Bunraku, the result of the fusion of three art forms—puppetry, music and storytelling — reached its artistic peak in the early 17th century. During the early 18th century the originally rather small puppets grew to their present dimensions. Their mechanism became so delicate and complex that three puppeteers were required to manipulate one puppet. It was of the utmost importance for bunraku’s popularity that leading dramatists wrote plays for its repertoire. Among them was Chikamatsu Monzaemon (1653–1724), who originally wrote plays for the sensational kabuki theater. It developed side by side with bunraku. He became fed up, however, with kabuki’s commercial and erotic populism and started to write plays for bunraku. **

“The art of puppetry combined with chanting and “shamisen”accompaniment grew in popularity in the early 17th century in Edo (now Tokyo), where it received the patronage of the “shogun”and other military leaders. Many of the plays at this time presented the adventures of Kimpira, a legendary hero renowned for his bold, outlandish exploits.

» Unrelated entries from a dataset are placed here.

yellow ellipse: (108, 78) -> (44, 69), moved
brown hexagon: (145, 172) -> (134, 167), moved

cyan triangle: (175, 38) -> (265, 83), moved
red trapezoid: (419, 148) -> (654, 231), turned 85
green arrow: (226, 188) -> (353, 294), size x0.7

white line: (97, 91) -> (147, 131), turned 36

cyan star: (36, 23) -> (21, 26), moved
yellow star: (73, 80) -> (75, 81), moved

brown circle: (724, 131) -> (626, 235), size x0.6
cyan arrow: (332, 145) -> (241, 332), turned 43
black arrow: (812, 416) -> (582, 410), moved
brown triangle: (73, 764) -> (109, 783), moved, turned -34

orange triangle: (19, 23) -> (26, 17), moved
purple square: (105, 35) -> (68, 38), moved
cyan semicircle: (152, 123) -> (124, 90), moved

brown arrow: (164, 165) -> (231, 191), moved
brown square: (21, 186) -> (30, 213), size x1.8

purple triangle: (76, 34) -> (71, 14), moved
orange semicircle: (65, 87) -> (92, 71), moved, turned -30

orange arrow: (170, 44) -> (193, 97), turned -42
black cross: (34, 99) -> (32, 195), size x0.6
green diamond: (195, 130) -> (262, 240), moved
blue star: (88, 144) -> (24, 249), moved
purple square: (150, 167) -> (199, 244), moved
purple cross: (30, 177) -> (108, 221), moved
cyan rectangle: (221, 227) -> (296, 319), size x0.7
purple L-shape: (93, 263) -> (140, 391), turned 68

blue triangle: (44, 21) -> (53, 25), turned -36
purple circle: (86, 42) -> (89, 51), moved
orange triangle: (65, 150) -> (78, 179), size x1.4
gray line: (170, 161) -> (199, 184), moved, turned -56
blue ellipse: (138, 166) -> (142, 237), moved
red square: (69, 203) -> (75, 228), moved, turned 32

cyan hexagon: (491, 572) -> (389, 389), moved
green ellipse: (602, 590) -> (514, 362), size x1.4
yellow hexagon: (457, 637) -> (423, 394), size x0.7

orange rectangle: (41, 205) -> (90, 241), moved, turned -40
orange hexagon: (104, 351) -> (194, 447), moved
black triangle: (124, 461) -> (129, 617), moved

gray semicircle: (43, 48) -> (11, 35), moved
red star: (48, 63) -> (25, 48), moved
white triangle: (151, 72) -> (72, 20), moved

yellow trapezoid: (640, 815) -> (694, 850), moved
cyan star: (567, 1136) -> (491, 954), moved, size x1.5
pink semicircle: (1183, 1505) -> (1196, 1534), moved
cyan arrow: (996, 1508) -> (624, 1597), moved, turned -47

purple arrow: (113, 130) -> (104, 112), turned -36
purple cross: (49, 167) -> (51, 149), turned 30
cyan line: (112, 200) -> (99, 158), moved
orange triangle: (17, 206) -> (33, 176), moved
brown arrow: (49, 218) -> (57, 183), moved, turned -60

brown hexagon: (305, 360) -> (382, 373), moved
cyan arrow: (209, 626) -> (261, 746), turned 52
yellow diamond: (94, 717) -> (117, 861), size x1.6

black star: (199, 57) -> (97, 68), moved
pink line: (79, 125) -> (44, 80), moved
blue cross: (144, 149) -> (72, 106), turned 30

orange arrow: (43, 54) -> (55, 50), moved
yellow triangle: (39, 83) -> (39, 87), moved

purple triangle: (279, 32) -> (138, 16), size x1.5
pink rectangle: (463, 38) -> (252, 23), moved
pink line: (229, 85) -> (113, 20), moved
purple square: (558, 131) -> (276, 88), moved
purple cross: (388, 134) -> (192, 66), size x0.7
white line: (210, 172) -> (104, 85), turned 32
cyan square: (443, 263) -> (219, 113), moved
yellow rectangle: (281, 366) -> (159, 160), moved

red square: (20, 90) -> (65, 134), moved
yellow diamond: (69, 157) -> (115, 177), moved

The decline in bunraku’s popularity began during the early Meiji period (1868–1912), when Westernised forms of entertainment became fashionable. Kabuki, however, was able to maintain its popularity and it included in its repertoire many plays originally written for bunraku. The continuation of the tradition was, however, ensured by a prolific bunraku artist, Masai Kahei (1737–1810), with the stage name of Ueamura Bunrakuken. He founded his own puppet theater in Osaka in 1871, and he gave the art form, originally called ningyo joruri, its present name, bunraku. Thus Osaka became the home of bunraku. There the tradition was continued during the Meiji period and further on until our times. Osaka’s Bunraku-za or Bunraku Theater is still the centre of the art form, although performances can also be seen at the National Theater of Tokyo. **

Chikamatsu Era in Bunraku

It was in the merchant city of Osaka, however, that the golden age of “ningyo joruri”was inaugurated through the talents of two men: “tayu”(chanter) Takemoto Gidayu (1651-1714) and the playwright Chikamatsu Monzaemon. After he opened the Takemotoza puppet theater in Osaka in 1684, Gidayu’s powerful chanting style, called “gidayu-bushi”, came to dominate “joruri”. Chikamatsu began writing historical dramas (“jidai-mono”) for Gidayu in 1685. Later he spent more than a decade writing mostly for “kabuki”, but in 1703 Chikamatsu returned to the Takemotoza, and from 1705 to the end of his life he wrote exclusively for the puppet theater. [Source: Web-Japan, Ministry of Foreign Affairs, Japan]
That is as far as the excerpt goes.